Extracted page text data:
↓

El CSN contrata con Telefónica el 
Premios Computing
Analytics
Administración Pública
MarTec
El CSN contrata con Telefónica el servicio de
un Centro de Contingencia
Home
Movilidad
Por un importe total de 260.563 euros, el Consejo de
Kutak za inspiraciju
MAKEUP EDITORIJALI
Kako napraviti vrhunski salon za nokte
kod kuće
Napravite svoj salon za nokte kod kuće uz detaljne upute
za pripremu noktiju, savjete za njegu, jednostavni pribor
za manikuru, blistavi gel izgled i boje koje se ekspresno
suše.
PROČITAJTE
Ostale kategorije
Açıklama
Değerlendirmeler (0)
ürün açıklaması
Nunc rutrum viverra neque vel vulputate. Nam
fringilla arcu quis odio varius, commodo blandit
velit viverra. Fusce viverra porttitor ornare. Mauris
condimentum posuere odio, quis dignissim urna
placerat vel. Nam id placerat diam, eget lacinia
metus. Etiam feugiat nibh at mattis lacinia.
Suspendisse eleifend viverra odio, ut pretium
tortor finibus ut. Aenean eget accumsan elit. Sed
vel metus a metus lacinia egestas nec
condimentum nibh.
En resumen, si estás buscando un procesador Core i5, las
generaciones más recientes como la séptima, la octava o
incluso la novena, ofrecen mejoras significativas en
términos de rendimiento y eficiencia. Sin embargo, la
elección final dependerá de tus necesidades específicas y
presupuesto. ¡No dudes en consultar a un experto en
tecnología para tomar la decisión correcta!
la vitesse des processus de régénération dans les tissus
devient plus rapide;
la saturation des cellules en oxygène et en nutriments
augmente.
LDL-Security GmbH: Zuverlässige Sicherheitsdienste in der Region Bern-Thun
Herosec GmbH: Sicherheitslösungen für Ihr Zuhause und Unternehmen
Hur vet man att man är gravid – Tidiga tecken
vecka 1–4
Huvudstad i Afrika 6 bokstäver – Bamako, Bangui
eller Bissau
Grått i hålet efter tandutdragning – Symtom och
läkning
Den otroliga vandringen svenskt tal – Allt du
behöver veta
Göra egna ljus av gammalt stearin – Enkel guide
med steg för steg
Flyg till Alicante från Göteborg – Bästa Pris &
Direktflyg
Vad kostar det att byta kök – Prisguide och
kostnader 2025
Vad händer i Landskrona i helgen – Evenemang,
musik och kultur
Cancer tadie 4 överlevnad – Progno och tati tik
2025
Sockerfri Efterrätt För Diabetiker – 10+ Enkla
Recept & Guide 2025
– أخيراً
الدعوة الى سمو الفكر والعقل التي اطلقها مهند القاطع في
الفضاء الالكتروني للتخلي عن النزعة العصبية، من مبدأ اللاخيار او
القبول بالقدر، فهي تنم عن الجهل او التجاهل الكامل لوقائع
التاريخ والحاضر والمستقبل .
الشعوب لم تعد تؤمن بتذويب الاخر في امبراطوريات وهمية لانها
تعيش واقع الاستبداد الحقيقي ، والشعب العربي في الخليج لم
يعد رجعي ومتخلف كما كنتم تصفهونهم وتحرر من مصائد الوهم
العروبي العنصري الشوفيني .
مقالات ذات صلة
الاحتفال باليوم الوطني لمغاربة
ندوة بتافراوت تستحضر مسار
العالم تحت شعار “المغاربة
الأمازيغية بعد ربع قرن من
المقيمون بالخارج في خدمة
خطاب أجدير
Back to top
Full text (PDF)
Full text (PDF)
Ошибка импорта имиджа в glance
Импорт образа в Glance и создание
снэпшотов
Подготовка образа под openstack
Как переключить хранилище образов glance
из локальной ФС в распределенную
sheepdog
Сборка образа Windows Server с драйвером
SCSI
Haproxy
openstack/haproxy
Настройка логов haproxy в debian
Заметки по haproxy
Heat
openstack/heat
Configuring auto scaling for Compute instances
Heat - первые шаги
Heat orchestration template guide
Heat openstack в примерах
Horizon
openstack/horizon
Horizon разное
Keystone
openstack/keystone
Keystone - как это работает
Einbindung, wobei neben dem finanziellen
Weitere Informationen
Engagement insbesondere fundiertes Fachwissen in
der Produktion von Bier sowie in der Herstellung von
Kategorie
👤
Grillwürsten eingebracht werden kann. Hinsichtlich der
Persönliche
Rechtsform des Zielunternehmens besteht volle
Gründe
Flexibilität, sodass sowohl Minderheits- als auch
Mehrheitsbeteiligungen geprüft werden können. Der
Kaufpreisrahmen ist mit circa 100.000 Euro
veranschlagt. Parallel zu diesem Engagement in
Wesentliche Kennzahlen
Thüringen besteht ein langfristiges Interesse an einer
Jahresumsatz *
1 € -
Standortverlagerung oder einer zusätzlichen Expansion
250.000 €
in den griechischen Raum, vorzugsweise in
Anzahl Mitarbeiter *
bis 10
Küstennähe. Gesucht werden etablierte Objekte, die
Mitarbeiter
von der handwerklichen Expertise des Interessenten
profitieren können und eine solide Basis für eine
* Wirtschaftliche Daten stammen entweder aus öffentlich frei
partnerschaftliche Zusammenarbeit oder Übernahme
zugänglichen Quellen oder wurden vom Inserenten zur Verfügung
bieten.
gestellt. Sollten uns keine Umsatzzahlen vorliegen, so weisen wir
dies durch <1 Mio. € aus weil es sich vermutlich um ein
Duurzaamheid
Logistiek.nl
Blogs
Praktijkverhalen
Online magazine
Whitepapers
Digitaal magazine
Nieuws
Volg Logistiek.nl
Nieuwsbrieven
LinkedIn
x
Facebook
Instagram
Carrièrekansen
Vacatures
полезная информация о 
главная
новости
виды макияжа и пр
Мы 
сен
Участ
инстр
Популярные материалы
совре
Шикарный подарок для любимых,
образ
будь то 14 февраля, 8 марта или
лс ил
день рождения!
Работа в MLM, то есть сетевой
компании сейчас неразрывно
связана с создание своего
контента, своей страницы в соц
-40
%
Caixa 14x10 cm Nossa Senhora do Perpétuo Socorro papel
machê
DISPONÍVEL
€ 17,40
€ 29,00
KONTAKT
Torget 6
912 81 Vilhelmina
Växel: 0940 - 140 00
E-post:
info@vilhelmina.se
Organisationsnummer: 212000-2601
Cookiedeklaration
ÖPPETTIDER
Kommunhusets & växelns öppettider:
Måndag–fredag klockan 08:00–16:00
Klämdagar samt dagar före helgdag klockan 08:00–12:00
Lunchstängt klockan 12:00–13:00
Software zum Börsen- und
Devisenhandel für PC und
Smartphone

↑

No line before the one with "912 81 Vilhelmina" belongs in the answer; copy that line and the rest of the records exactly.

Reply:
912 81 Vilhelmina
Växel: 0940 - 140 00
E-post:
info@vilhelmina.se
Organisationsnummer: 212000-2601
Cookiedeklaration
ÖPPETTIDER
Kommunhusets & växelns öppettider:
Måndag–fredag klockan 08:00–16:00
Klämdagar samt dagar före helgdag klockan 08:00–12:00
Lunchstängt klockan 12:00–13:00
Software zum Börsen- und
Devisenhandel für PC und
Smartphone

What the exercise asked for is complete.